Membayang-bayangkan negeri-negeri jauh, serta berbagai bangsa yang mendiaminya.
Ketika itu internet belum jamak seperti sekarang, sehingga imajinasiku hanya
terbatas pada gambar-gambar yang kulihat dari buku-buku atau siaran televisi.
Aku tak pernah mendengar bahasa-bahasa asing langsung dari penutur aslinya,
yang kukenal hanya sebatas nama.
Sore
kemarin, aku memasak di dapur seperti biasa. Dapur kami ini seperti pusaran
budaya tempat berkumpulnya berbagai bangsa. Sudah hampir seminggu aku
kedatangan tetangga baru berwajah Afrika, belum juga sempat aku
berbincang-bincang dengannya. Aku hanya sekedar menyapa dan tersenyum. Sore itu
kali pertama aku berkenalan dengan Umu, begitu dia memperkenalkan namanya. Perempuan
muda ini berasal dari sebuah negara yang dulu sulit aku membedakannya karena
setidaknya ada 3 negara bernama sama di sekitar wilayah Teluk Guinea Afrika.
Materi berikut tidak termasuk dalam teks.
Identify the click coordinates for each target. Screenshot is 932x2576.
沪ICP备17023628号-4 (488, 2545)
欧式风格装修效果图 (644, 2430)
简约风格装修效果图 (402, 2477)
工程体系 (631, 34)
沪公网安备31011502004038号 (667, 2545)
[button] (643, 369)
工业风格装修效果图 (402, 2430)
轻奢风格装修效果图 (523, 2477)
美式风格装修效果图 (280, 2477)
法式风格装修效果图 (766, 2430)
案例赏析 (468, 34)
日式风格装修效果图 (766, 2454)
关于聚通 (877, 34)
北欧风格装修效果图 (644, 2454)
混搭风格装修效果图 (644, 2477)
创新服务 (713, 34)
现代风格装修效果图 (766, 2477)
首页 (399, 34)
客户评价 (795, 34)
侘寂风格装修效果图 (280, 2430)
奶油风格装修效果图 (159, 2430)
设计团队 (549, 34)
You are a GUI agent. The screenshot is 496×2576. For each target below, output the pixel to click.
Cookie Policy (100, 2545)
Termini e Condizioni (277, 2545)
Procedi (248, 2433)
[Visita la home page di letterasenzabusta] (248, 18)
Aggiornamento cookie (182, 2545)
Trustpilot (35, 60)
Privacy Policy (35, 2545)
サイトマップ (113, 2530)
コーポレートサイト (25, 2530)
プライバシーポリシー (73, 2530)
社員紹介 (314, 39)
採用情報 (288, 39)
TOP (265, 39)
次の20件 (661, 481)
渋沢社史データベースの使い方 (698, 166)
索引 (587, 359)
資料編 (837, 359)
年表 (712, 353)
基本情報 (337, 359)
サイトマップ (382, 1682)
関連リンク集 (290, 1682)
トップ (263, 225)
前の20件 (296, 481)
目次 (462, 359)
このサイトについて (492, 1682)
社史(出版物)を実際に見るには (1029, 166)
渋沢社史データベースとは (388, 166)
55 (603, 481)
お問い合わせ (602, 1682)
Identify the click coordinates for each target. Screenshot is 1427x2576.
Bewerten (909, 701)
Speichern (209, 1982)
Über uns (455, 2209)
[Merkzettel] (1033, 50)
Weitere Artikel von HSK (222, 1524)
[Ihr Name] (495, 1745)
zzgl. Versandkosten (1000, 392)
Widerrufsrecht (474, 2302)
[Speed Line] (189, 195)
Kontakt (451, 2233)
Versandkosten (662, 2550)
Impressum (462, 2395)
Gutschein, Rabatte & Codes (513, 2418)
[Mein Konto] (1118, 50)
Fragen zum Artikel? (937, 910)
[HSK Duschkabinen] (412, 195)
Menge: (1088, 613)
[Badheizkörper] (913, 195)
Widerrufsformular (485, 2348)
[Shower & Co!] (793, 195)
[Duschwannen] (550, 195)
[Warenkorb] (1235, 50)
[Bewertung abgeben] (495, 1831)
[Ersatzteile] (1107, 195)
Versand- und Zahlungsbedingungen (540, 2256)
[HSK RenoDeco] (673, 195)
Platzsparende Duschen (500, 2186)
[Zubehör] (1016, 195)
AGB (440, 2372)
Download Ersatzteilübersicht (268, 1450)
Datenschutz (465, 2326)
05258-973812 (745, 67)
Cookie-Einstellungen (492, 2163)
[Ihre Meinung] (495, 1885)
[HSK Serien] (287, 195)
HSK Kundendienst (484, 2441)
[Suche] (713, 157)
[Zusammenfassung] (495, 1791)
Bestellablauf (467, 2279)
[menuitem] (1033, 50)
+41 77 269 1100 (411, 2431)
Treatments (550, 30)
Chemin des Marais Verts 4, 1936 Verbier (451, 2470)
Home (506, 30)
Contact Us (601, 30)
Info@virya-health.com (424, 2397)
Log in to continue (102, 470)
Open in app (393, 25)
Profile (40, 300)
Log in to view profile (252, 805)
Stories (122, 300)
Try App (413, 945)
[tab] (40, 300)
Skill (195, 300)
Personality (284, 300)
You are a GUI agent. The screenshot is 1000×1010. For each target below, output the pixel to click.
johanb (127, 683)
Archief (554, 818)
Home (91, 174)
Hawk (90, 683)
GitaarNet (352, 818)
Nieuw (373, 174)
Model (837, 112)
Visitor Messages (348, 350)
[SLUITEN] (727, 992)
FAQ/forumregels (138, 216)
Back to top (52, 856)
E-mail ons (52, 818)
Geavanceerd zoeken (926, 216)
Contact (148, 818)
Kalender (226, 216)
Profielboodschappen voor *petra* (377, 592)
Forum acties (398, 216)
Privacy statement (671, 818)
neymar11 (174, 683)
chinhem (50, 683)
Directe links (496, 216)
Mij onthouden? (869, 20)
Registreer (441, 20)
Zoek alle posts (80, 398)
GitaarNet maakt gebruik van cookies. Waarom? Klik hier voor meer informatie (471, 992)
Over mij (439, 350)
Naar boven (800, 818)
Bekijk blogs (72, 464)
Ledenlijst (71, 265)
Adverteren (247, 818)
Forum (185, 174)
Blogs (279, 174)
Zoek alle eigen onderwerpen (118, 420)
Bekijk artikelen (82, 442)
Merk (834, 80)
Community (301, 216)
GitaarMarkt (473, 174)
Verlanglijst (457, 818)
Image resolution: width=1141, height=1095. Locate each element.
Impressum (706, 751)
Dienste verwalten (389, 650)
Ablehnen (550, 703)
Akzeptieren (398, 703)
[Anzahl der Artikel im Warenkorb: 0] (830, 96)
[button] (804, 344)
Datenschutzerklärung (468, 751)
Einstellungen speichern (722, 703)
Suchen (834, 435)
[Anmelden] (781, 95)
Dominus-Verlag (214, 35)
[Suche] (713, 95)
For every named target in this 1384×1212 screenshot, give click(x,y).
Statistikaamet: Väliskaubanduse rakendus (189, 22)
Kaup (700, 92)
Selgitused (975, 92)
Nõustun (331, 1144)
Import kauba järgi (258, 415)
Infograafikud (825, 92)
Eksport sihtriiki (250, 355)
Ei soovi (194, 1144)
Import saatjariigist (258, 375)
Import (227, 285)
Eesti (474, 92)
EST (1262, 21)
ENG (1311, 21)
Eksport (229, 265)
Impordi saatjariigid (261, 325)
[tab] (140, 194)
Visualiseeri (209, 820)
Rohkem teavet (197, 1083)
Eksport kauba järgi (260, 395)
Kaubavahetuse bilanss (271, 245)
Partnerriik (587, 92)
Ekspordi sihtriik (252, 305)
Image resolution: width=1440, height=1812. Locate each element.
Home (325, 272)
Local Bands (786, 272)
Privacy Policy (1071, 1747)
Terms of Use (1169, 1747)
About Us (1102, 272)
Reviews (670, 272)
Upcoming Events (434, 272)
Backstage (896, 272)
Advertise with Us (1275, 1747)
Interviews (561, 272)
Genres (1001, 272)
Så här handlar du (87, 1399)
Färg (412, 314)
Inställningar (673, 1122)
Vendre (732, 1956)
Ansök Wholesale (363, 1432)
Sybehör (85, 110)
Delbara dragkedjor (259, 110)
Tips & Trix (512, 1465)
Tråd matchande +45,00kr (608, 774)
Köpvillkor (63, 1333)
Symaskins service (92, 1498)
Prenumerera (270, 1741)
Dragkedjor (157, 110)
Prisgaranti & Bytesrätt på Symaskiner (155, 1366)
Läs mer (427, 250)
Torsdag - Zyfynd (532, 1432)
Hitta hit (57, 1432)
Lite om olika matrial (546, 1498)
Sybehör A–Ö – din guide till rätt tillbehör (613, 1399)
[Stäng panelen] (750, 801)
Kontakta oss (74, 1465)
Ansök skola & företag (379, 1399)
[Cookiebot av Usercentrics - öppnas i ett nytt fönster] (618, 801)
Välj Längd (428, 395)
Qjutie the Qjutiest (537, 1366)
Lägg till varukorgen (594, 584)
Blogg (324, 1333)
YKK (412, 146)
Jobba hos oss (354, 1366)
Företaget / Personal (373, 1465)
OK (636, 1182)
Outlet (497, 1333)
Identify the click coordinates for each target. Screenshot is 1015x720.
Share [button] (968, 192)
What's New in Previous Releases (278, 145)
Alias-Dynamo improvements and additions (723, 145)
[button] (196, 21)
Negara itu adalah Guinea,
sering disebut Guinea Perancis, untuk membedakannya dengan Guinea Bissau dan
Guinea Ekuator. Aku bertanya apakah dia bisa berbahasa
Inggris, dia menggeleng: “Ich spreche ein bisschen Deutsch...“ “Saya hanya
berbicara sedikit dalam Bahasa Jerman...“ Umu bercerita padaku bahwa saat ini
dia sedang mengambil kursus Bahasa Jerman untuk mempersiapkan kuliah Masternya
dalam bidang Informatika tahun depan. Lalu kutanya pula, sehari-hari dia berbicara
dalam bahasa apa di tanah airnya. Bahasa Pular, ujarnya, lalu Bahasa Perancis
sebagai bahasa kedua. Tak lama telepon genggam Umu berdering, dia berbicara
dalam Bahasa Pular yang tadi diceritakannya. Aku seketika takjub mendengar bahasa
asing ini untuk pertama kalinya. Iramanya cepat dengan penekanan-penekanan pada
beberapa huruf konsonan serta diucapkan dengan intonasi lantang, seperti senandung
yang mengiringi tarian-tarian eksotik berirama gembira.
Lalu
setengah bercanda kutanyakan pada Umu, mengapa dia tidak kuliah saja di
Perancis, tentunya dia tak perlu repot-repot untuk mempelajari Bahasa Jerman dan
bisa langsung memulai kuliah Masternya. Umu menjawab sambil sedikit menggeleng,
“Aku juga tidak tahu, Hesty. Tiba-tiba saja aku sudah menemukan diriku berada di
negeri ini. Nasib seperti mengantarku ke sini, bukan ke Perancis“. Dalam
hatiku, kita ternyata tak jauh berbeda, Umu. Aku pun begitu, niat merantau ke benua
lain yang terpatri sejak lama seperti tiba-tiba saja mengantarkanku ke sini, ke
Bochum, yang bahkan baru kukenal tak lebih dari 2 bulan sebelum
keberangkatanku, bukan ke kota atau negara lain. Serangkaian usaha yang kita
lakukan hanyalah cara, bukan penentu. Syarat cukupnya adalah izin Allah. Nasib senantiasa penuh
misteri seperti masa depan yang tak pernah pasti.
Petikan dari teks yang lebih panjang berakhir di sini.